Kotetsu wobbled dangerously on his ice skates. “Why can’t we do this in our hero suits?” he demanded. “And not on ice?”

Agnes sighed wearily. “It’s a calendar! It’s January! It needs to be winter-themed!”

Kotetsu scowled at her. “I don’t see why anyone would want to buy a calendar with heroes on ice skates.”

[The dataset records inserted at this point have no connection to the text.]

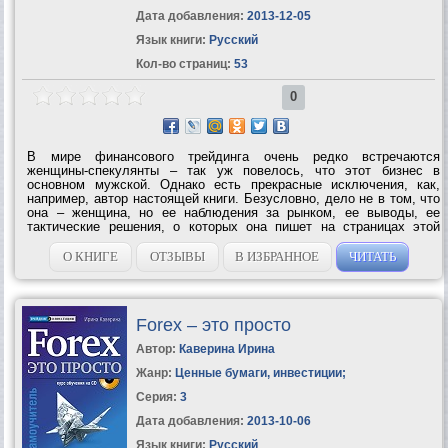
Дата добавления:
2013-12-05
Язык книги:
Русский
Кол-во страниц:
53
0
В мире финансового трейдинга очень редко встречаются
женщины-спекулянты – так уж повелось, что этот бизнес в
основном мужской. Однако есть прекрасные исключения, как,
например, автор настоящей книги. Безусловно, дело не в том, что
она – женщина, но ее наблюдения за рынком, ее выводы, ее
тактические решения, о которых она пишет на страницах этой
интересной книги, позволили ей взглянуть на трейдинг, на
валютный дилинг, возможно,...
О КНИГЕ
ОТЗЫВЫ
В ИЗБРАННОЕ
ЧИТАТЬ
Forex – это просто
Автор:
Каверина Ирина
Жанр:
Ценные бумаги, инвестиции
;
Серия:
3
Дата добавления:
2013-10-06
Язык книги:
Русский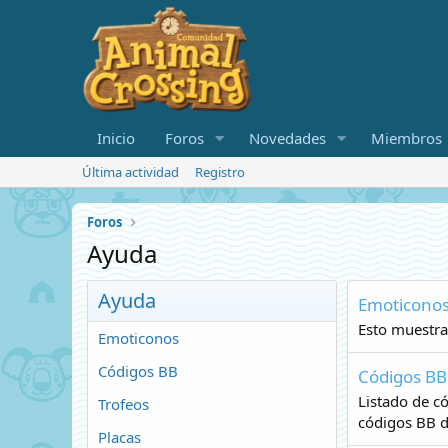
Inicio
Foros
Novedades
Miembros
Última actividad
Registro
Foros
Ayuda
Ayuda
Emoticono
Esto muestra
Emoticonos
Códigos BB
Códigos BB
Listado de có
Trofeos
códigos BB d
Placas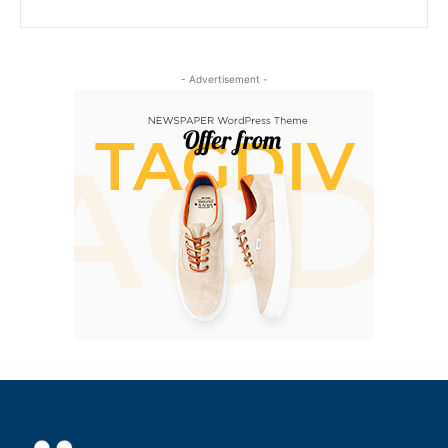
- Advertisement -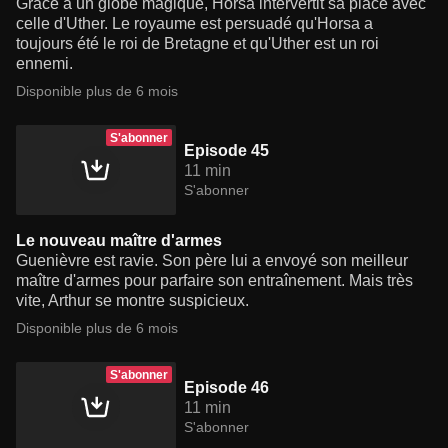
Grâce à un globe magique, Horsa intervertit sa place avec
celle d'Uther. Le royaume est persuadé qu'Horsa a
toujours été le roi de Bretagne et qu'Uther est un roi
ennemi.
Disponible plus de 6 mois
S'abonner
Episode 45
11 min
S'abonner
Le nouveau maître d'armes
Guenièvre est ravie. Son père lui a envoyé son meilleur
maître d'armes pour parfaire son entraînement. Mais très
vite, Arthur se montre suspicieux.
Disponible plus de 6 mois
S'abonner
Episode 46
11 min
S'abonner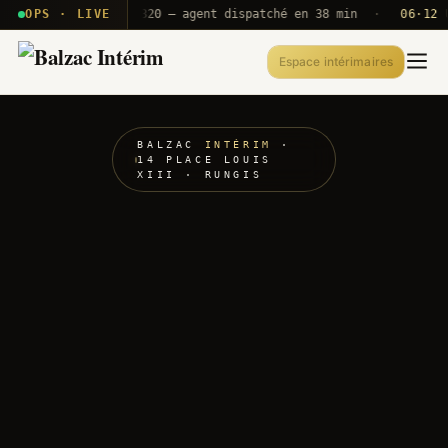
· T2E · B71
OPS · LIVE
Push A320 — agent dispatché en 38 min
·
06·12 UTC
Espace intérimaires
BALZAC
INTÉRIM
·
14 PLACE LOUIS
XIII · RUNGIS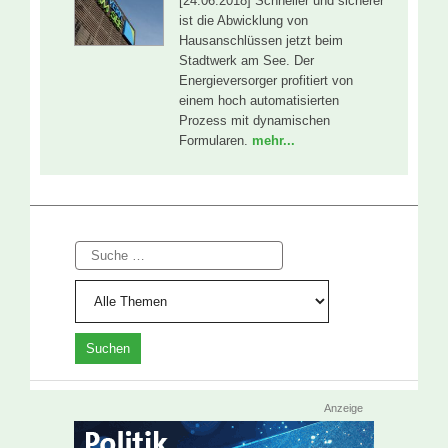
[24.06.2018] Schneller und sicherer
ist die Abwicklung von
Hausanschlüssen jetzt beim
Stadtwerk am See. Der
Energieversorger profitiert von
einem hoch automatisierten
Prozess mit dynamischen
Formularen.
mehr...
Suche
Anzeige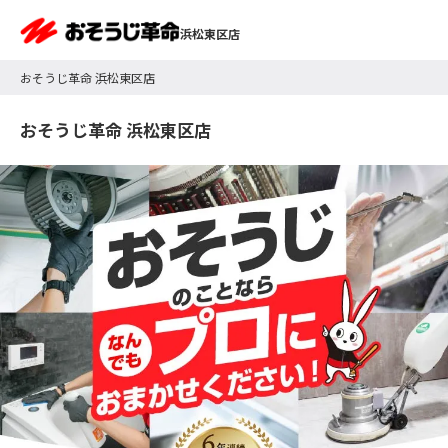
浜松東区店
おそうじ革命 浜松東区店
おそうじ革命 浜松東区店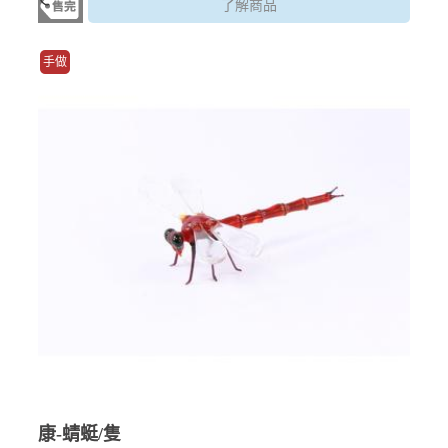
了解商品
手做
康-蜻蜓/隻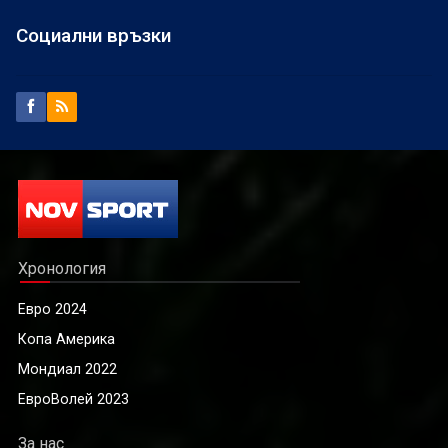
Социални връзки
Хронология
Евро 2024
Копа Америка
Мондиал 2022
ЕвроВолей 2023
За нас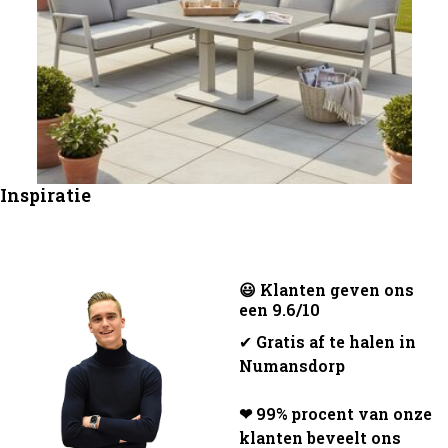
Inspiratie
😃 Klanten geven ons
een 9.6/10
✔
Gratis af te halen in
Numansdorp
❤ 99% procent van onze
klanten beveelt ons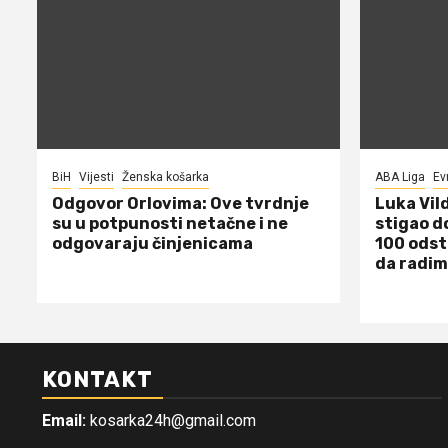
BiH
Vijesti
Ženska košarka
ABA Liga
Ev
Odgovor Orlovima: ​Ove tvrdnje
Luka Vil
su u potpunosti netačne i ne
stigao d
odgovaraju činjenicama
100 odst
da radim
KONTAKT
Email:
kosarka24h@gmail.com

Agnes looked at him like he was hopeless.

“You really don’t understand fangirls, don’t you?” Barnaby looked at Kotetsu in disbelief, perfectly balanced on his skates as if he were deliberately mocking Kotetsu’s wobbly ankles.

Kotetsu raised one finger to tell Barnaby off and promptly fell forward right into Barnaby’s arms. Barnaby only barely managed to keep both of them from falling flat on their butts.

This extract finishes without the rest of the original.